The burlesque popular artist
Oddvar Torsheim is a highly unusual character on the contemporary Norwegian art scene. Art used in satire and irony does not have such a long tradition in Norway, yet Theodor Kittelsen (1857-1914) and the newspaper illustrator Finn Graff (born 1938) are examples of colleagues working in the same genre as Torsheim.
Outside the borders of Norway and back in time, we find famous artists such as the German George Grosz (1893-1959) and the Frenchman Honoré Daumier (1808-1879), who in their satirical art challenged the authorities.
These artists have in common that they are preoccupied with man's way of life, with an emphasis on the problems in life, the conflicts of interests, politics, ideals, and morality.
Torsheim's art is politically not as sharp as that of the two referred to above, but his unique and humoristic artistic language has stepped on many toes and provoked conservative prejudices.
His form reminds of cartoons and posters, with on the surface simple compositions and strong restraint in visual effects.

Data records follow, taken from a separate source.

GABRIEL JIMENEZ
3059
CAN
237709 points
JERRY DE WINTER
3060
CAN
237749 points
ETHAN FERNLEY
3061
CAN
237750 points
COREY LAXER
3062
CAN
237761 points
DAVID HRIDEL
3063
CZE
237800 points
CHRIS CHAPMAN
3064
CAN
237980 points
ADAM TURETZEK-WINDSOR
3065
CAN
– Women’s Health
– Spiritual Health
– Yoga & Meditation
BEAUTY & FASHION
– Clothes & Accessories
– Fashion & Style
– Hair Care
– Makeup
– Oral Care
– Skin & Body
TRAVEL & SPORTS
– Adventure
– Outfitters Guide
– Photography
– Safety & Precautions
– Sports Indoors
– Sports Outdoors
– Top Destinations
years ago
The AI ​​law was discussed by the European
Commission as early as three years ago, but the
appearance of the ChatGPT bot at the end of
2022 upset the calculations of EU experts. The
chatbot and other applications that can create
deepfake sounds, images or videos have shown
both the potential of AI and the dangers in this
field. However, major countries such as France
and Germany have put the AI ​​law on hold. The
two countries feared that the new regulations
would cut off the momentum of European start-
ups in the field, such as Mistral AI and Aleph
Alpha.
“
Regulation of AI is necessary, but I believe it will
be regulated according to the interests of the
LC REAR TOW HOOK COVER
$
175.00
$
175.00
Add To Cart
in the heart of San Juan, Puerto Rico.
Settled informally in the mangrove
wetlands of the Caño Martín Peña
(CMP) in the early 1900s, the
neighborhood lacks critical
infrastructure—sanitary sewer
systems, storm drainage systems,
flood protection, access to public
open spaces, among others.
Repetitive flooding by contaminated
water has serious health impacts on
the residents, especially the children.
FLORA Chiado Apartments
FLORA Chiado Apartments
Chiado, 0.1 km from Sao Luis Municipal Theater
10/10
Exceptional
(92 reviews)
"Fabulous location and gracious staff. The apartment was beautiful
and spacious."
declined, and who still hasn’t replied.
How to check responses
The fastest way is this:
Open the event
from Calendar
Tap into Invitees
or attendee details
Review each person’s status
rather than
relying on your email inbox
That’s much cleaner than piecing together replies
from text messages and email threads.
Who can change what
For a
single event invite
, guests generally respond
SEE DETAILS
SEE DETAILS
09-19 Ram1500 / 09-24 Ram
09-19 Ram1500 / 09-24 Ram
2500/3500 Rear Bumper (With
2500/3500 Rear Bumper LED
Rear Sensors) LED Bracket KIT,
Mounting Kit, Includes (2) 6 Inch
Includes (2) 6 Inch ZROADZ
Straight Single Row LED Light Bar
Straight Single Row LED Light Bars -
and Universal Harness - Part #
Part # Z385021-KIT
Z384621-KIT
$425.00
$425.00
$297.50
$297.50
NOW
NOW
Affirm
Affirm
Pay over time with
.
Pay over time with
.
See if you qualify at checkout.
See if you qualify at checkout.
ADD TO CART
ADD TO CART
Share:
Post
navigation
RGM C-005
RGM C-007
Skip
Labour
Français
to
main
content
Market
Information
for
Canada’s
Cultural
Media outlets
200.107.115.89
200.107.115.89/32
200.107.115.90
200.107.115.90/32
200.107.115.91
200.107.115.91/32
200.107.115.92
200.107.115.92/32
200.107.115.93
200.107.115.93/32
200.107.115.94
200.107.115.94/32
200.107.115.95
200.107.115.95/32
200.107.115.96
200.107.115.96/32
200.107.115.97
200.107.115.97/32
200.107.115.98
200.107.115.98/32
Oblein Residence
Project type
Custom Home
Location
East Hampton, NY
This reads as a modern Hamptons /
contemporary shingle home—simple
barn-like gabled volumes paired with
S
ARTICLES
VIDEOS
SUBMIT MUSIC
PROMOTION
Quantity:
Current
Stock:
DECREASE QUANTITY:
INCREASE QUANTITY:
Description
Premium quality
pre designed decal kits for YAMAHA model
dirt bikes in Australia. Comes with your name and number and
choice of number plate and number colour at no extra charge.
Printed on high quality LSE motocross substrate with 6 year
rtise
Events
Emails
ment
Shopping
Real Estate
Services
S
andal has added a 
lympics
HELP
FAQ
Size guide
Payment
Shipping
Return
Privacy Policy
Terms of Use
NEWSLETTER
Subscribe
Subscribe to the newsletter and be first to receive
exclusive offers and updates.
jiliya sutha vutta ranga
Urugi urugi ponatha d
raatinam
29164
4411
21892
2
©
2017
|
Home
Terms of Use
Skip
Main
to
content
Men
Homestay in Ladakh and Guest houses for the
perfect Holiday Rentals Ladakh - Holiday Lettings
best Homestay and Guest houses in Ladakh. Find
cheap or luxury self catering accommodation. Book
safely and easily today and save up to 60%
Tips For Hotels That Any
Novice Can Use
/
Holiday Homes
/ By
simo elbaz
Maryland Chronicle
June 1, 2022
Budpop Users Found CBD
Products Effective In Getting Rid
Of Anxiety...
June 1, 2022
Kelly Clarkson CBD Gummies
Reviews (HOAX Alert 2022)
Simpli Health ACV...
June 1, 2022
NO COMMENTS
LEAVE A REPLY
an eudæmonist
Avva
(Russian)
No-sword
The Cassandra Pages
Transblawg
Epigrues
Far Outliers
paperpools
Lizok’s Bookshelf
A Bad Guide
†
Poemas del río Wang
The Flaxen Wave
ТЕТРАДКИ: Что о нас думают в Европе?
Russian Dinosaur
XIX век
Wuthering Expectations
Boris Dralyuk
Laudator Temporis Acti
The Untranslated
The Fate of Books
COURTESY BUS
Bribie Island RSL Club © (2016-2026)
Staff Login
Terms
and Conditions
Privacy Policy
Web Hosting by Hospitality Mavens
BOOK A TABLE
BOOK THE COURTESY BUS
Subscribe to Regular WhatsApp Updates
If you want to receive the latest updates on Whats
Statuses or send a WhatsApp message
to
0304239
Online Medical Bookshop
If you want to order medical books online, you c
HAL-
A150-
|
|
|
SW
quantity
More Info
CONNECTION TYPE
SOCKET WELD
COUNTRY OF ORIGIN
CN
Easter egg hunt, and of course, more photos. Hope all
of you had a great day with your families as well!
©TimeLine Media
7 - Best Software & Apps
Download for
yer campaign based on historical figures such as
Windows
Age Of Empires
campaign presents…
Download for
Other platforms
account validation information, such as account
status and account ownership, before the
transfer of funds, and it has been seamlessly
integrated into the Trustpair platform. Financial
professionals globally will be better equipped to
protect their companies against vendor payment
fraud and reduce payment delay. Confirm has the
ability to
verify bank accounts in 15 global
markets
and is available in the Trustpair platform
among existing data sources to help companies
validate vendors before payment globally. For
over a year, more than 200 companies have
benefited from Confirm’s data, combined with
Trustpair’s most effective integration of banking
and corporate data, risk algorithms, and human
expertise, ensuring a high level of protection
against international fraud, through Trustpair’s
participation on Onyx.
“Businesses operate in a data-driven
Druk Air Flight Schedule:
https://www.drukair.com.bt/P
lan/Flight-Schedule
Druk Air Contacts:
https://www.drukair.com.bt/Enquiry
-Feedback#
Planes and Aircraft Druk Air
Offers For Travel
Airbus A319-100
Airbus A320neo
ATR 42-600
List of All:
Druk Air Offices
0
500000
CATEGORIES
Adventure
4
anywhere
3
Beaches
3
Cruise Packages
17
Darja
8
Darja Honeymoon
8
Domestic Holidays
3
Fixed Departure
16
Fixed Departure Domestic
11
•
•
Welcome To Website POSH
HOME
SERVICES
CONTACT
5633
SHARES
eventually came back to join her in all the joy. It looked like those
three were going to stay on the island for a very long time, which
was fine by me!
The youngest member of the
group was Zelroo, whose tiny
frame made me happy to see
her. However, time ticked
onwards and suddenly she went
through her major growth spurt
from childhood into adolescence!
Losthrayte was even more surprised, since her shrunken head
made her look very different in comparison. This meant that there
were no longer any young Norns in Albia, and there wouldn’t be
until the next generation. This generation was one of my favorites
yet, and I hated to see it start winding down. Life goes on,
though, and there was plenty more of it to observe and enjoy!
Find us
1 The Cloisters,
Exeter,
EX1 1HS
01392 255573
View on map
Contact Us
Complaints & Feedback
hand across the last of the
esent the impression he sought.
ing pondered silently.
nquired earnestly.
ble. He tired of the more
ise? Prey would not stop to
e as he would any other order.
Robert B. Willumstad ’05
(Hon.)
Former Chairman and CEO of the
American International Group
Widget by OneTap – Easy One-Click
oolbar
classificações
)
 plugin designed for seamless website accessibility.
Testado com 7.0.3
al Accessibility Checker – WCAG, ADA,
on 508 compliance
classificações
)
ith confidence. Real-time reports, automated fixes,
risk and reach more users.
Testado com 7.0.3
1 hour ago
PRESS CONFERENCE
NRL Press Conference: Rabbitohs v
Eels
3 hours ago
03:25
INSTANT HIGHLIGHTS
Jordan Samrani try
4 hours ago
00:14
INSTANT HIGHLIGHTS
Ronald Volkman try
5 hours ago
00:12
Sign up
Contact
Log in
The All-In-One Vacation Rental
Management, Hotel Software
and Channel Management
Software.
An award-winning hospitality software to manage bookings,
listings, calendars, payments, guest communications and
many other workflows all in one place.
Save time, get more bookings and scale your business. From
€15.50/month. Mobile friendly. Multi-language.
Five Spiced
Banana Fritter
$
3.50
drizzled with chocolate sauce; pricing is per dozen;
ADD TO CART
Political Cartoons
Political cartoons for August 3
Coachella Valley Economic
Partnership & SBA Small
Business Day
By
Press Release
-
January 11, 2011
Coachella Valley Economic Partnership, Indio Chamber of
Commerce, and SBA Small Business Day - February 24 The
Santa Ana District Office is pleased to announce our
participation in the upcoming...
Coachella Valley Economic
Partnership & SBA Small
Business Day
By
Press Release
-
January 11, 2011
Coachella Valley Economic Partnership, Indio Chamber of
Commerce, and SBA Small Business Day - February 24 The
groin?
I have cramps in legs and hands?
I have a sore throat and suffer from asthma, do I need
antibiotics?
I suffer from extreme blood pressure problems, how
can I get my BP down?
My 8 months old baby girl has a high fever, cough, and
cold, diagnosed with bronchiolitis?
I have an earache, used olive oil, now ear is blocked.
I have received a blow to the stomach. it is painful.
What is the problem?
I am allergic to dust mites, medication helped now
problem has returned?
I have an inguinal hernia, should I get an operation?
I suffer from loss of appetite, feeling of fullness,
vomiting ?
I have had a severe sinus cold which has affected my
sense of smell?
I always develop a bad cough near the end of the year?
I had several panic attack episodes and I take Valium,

Torsheim's picture world is built around ambiguous verbal and visual or visible contrasts. Torsheim pursues the striking metaphor. This makes his art often show signs of a disorganized dream world where fantasy situations, surprising ideas, breach of norms, and dislocations of ethical and moral values are free to tumble about. It is no wonder that the Belgian surrealistic artist René Magritte (1898-1967) has been an important model for Torsheim.
Art as culture critique
In his pictures Torsheim uses a technique resembling montage by which well-known and "normal" human situations and moral conventions are placed in unusual environments, so that human stupidity, injustice, and bigoted undue gravity are thrown into sharp relief.
Oddvar Torsheim thus places himself in an old culture tradition whose roots are in the so-called carnival laughter tradition of the Middle Ages, with its carnival processions, passion, Devil, and tomfoolery.
The art of the Middle Ages and the Renaissance also describes conflicts between Christian moral idealism as distinct from the secular, sensual passions as seen in the pictures by Hieronimus Bosch (about 1450-1515) and Pieter Brueghel the Elder (1523-1569). Double standards are an old phenomenon.
Oddvar Torsheim's art has much in common with these artists and like them he poses as a moral castigator who puts his finger on human stupidity and social masquerades.
Oddvar Torsheim is a surrealistic artist who is preoccupied with his own time and looks at the social evolution with a critical eye. The optimism of the 1960s has crumbled in the smoke from the napalm bombs during the Vietnam war, and the rise of the big and undemocratic capitalistic forces in the EU has accelerated and increased the ecological danger signals to a perilous degree.
His comments hit not only the establishment, the capitalists, and the priesthood, but he also aims his sharply pointed pinpricks against ordinary people's misguided prejudices on sex roles and sexuality.
Oddvar Torsheim is a popular artist, an icon, who makes some art critics and art historians shudder. The popular element is not the only themes which his art deals with, but also in the fact that he prefers to make his pictures as tissue prints, lithographs, or as posters. They can be reprinted in large numbers at a reasonable price, so that most people can buy them. His enamel paintings are more expensive and are mostly bought by private collectors or public art museums.
Torsheim has a large following, and he has promoted himself through a number of books and not least through music, where he murders pop music and folk music, which has flabbergasted music fundamentalists.
To this day art has always been about man and man's way of life. Oddvar Torsheim's burlesque picture world is deeply humanistic in its basic attitude, and for this reason his art becomes so strange, liberating, and attractive.
Torsheim has published books, for example "Syner i syttiåra" and "Svarte kvitingar".